[EXERCISE AIM]:
Whenever "Hair" appears in a line, please copy that line from the data.

[DATA PROVIDED]:
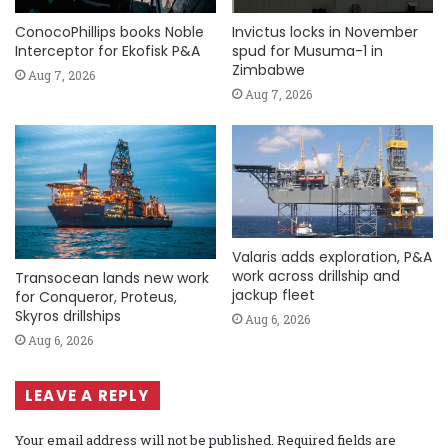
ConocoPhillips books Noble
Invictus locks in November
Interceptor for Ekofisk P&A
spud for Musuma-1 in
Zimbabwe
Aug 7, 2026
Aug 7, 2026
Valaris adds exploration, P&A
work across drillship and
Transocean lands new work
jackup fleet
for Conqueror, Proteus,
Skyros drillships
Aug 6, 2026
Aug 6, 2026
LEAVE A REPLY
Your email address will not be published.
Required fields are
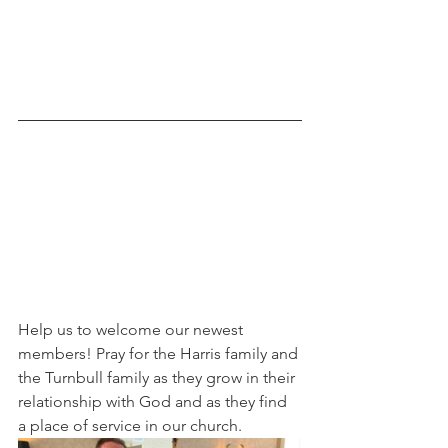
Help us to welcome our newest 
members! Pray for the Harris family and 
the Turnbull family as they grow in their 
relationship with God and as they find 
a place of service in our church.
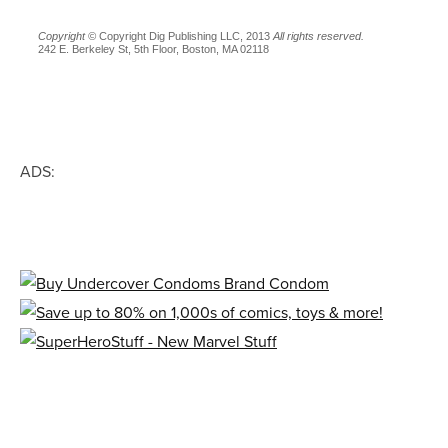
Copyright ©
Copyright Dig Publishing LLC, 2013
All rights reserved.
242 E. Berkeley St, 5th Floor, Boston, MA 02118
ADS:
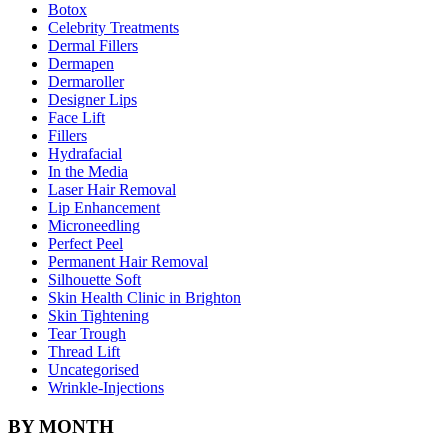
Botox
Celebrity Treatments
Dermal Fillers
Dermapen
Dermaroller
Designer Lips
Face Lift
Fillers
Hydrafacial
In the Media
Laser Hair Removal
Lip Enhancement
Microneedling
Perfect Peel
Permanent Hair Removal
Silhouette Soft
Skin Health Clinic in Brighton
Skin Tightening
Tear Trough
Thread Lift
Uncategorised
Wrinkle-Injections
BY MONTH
==
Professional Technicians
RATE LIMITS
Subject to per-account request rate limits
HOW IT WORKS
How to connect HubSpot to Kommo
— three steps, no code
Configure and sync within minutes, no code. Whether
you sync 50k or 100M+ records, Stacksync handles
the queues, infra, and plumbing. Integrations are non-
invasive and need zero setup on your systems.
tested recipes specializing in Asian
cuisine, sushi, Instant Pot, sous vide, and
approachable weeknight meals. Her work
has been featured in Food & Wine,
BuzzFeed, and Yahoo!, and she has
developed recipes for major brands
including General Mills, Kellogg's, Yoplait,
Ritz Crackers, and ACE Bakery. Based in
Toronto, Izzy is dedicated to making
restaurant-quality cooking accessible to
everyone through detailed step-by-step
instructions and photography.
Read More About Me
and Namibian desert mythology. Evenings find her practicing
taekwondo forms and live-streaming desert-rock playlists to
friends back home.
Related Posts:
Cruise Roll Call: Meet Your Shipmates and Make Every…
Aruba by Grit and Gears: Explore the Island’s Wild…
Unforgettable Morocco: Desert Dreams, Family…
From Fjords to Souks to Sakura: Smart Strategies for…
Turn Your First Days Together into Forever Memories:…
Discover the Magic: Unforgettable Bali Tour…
* * *
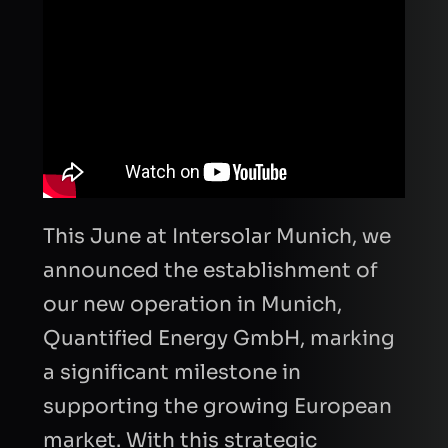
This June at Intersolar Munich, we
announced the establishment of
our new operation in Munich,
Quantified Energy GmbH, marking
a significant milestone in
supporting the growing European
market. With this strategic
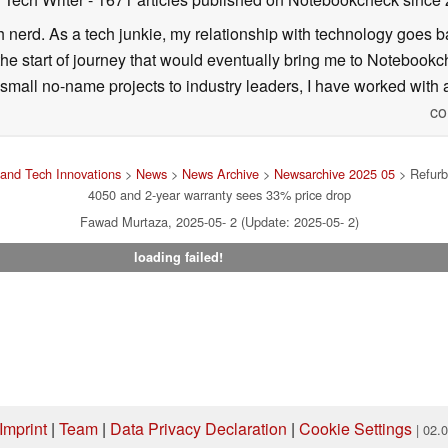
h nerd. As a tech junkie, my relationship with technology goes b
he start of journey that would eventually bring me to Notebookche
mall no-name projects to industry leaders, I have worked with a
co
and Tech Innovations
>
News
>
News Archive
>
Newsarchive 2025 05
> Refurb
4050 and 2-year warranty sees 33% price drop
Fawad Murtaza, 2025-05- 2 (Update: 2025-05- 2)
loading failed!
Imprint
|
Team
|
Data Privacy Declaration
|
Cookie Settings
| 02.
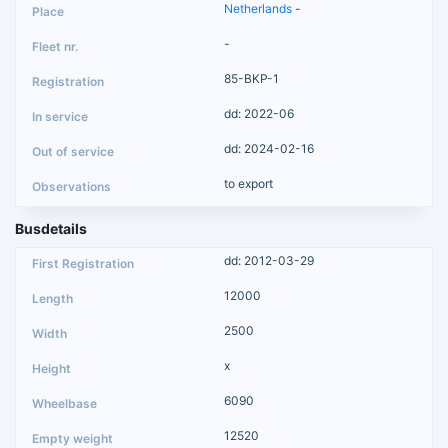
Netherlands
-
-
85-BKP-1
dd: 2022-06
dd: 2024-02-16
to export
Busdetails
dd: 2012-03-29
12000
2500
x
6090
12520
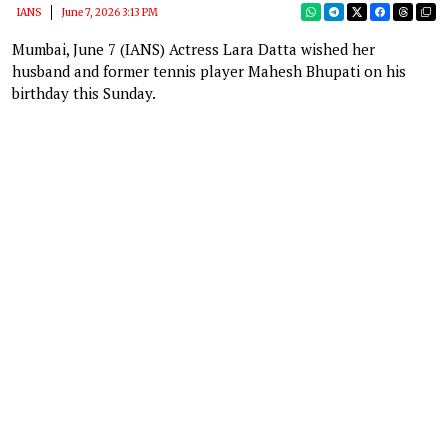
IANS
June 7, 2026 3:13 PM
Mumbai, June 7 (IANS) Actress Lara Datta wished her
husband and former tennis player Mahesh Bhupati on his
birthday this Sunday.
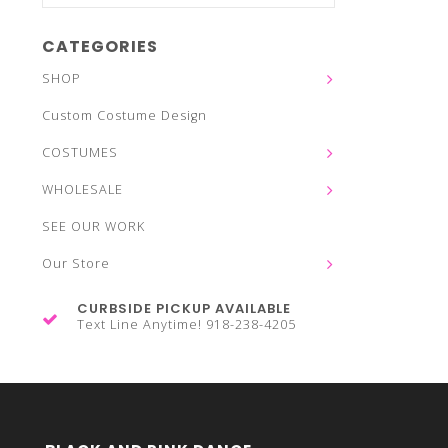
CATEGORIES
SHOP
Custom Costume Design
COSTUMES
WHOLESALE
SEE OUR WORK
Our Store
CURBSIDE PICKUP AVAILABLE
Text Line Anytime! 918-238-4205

[RESULT OF THIS EXERCISE]:
Laser Hair Removal
Permanent Hair Removal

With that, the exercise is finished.